● MATERIAL SHOWN

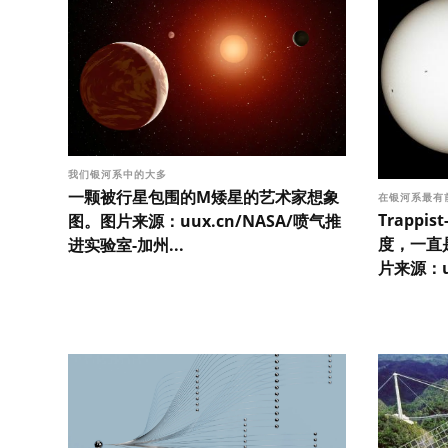
我们银河系中的大多
一颗被行星包围的M矮星的艺术家想象
在银河系最有
Trapp
图。图片来源：uux.cn/NASA/喷气推
度，一直
进实验室-加州...
片来源：uu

● TASK
A faithful copy of every entry is needed, omitting each image.

● ANSWER SECTION
我们银河系中的大多
一颗被行星包围的M矮星的艺术家想象
在银河系最有
Trapp
图。图片来源：uux.cn/NASA/喷气推
度，一直
进实验室-加州...
片来源：uu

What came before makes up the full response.